** Task instructions **
Copy every line from the records below that carries the word "haben".

** Exercise materials **
=== Section Start ===
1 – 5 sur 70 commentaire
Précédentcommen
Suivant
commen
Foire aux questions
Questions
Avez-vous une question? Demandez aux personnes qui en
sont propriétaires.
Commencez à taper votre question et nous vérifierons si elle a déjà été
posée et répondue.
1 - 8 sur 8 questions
=== Section End ===
=== Section Start ===
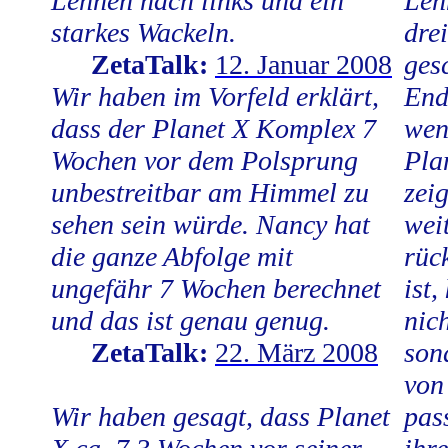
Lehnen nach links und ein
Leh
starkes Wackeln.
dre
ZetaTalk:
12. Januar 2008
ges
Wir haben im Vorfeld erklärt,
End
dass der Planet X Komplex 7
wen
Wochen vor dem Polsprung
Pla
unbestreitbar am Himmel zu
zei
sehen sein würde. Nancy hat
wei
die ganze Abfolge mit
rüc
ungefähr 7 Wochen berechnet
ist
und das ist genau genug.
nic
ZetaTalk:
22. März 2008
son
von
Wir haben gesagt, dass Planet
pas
=== Section End ===
** The answer **
Wir haben im Vorfeld erklärt,
Wir haben gesagt, dass Planet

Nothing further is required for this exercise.